そこには王国に対する怒りの正統性や、善悪なども混ざり合い、ただ『王国西部を制圧する』という目的のみ一致した大集団が居た。
「ったく、新年だってのにやってらんねぇぜ!」
そして当然、その大集団と相対する者たちも居る。
大陸西部は開拓者が多く住まう場所だ。
故に、この逆進行に対抗するのも開拓者――歴戦のテイマーたちだ。
彼らは憤怒と文句を叫びわめきながら進行してくる大集団に対して、大体似たような感想を抱いていた。
『『『祭りの時間だぁ!!!』』』
即ち、思う存分に暴れ回る機会が来た、と。
「…………ああもう、西部の新年祭で竜の丸焼きを食べに来たらこれだ!」
そんな中には、B級トーナメントでトーマと激闘を繰り広げた、ユウキ・クサナギの姿もある。どうやら、何かのイベントを目当てに来たら、この闘争に巻き込まれたらしい。
「一体誰だよ、こいつらを纏めてけしかけた奴は」
ユウキはこの騒動に何らかの作為を感じつつも、他の荒くれ者たちと共に、襲い掛かる暴徒たちの迎撃へと動き出した。
王国南部。
風光明媚な自然に溢れ、観光地帯として多くの人々を集める場所。
この場所にも本来、反乱の種はあった。
海という巨大な未開拓地。
そこに追いやれ、海賊となった者たちの末裔による逆襲と略奪が予定されていた。
しかし、だ。
必ずしも、魔王軍の計画が上手く行くとは限らない。
『いっくよぉー、みんなぁ!』
『最後までついてこぉい!』
王国南部の主要都市に響くのは、二人の歌声。
美少女アイドルテイマーのリリィに、神がかりのコトネ。
アイドルと歌手。
奇妙な縁によってデュエットを演じることになった二人は、新年祭で大活躍していた。
それはもう、互いに良い影響を及ぼし合い、一皮むけるどころではなく互いに覚醒を繰り返し、歌声を聞く者たちの心をがっつりと掴んだのである。
「リリィ……いいよな?」
「ああ、良い」
「コトネ……いいよな?」
「ああ、良い」
そして、その中には王国南部を襲うはずだった者たちも居た。
彼らは大陸西部を襲った反乱者たちと同等規模の集団だったが――いや、そんな規模の集団だったからこそ、二人の歌声が良く響いてしまったのである。
王国に対する恨みはある、それは消えることは無い。
だが、その恨みによって、この素晴らしいライブを台無しにしてもいいのだろうか?
そのような疑問を抱かせてしまえば、後は大勢の人間が感情のままに流れて、そのまま反乱の予定は無しになってしまったのだ。
歌は全てを救わない。
けれども、全てではなくとも救えるものはある。
人知れず、本人たちも知れず、二人の少女はそれを実現して見せたのだった。
王国東部。
魔導機械技術による経済発展が目覚ましい地帯。
そこにも当然、反乱の種はあり、魔王軍が密かにそれを集めて燃え上がらせようとしていたのだが、生憎、場所が悪かった。
王国東部はトーマの活動範囲なのである。
故に、魔王軍が何かの仕掛けを施そうとも、悉くトーマがそれを潰す。
何もしなくても、トーマは日常的にS級ウィザードの義務を果たすため、市民に害をなす集団や魔物などを駆逐している。

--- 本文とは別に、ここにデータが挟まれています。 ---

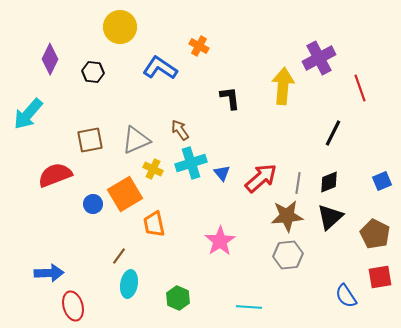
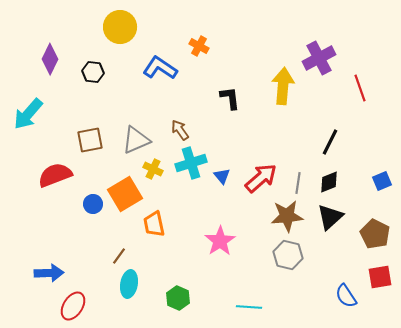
black line: moved 3 px left, 9 px down
blue triangle: moved 3 px down
gray hexagon: rotated 20 degrees clockwise
red ellipse: rotated 48 degrees clockwise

王国東部に住まう悪党たちの中では、『派手にやるな、怪物が来る』と噂されるほど。
そう、トーマはそこに存在しているだけであらゆる悪党たちの抑止力へとなるのだ。
加えて、その強さは人の心をへし折るのに役立つ。
他の地方では『もしかしたら成功するかもしれない』という気持ちが反乱者の中にあった。

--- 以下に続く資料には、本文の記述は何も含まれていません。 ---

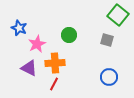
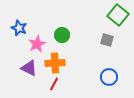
green circle: moved 7 px left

しかし、この王国東部ではそんな気持ちが生まれるだけの土壌が無い。
トーマが居る限り、何をどうしても無駄だという諦めがあるのだ。
従って、王国東部だけは元々反乱者が出ることも無く、普通に新年祭が行われることになったのだった。
カール・パラディアムの善政を敷いたが、歴代で積み重なった王国の闇は浅くない。
魔王軍という起爆剤をきっかけに、各地の野望を持つ者たちが反乱を始める。
そして、その反乱が成功しようが失敗しようが、王国の今後の流れを決めるのは、中央部の王都に於ける一戦だった。
「アルスよ、我が軍門に下れ」
「兄上、お覚悟を」
第二王子と第三王子の決戦。
この戦いで勝利した方が、今後の王国の流れを掴む。